Page images and extracted text:
++++++++++
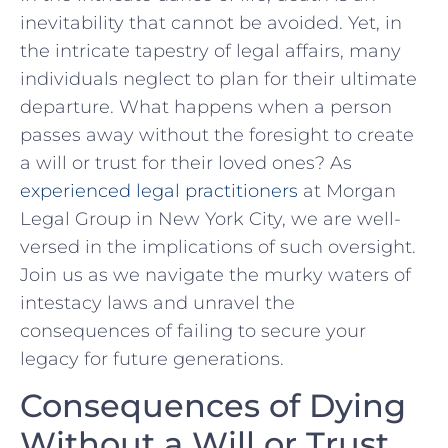
inevitability that cannot be avoided. ⁢Yet, in
the intricate⁣ tapestry of legal affairs, many
individuals neglect ⁤to plan for their ultimate
departure. What happens when a person
passes away without the foresight to create
a⁤ will or trust for their loved ones? As
experienced legal practitioners
at Morgan
Legal Group in New York City, we are well-
versed in the‌ implications of such oversight.
Join us as we navigate the murky waters of
intestacy laws and unravel‍ the
consequences of failing to secure your
⁢legacy‌ for future generations.
Consequences of ‌Dying
Without a Will or Trust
++++++++++
Without changing a word, transcribe all of the data and omit its images.

▸ Worked solution
inevitability that cannot be avoided. ⁢Yet, in
the intricate⁣ tapestry of legal affairs, many
individuals neglect ⁤to plan for their ultimate
departure. What happens when a person
passes away without the foresight to create
a⁤ will or trust for their loved ones? As
experienced legal practitioners
at Morgan
Legal Group in New York City, we are well-
versed in the‌ implications of such oversight.
Join us as we navigate the murky waters of
intestacy laws and unravel‍ the
consequences of failing to secure your
⁢legacy‌ for future generations.
Consequences of ‌Dying
Without a Will or Trust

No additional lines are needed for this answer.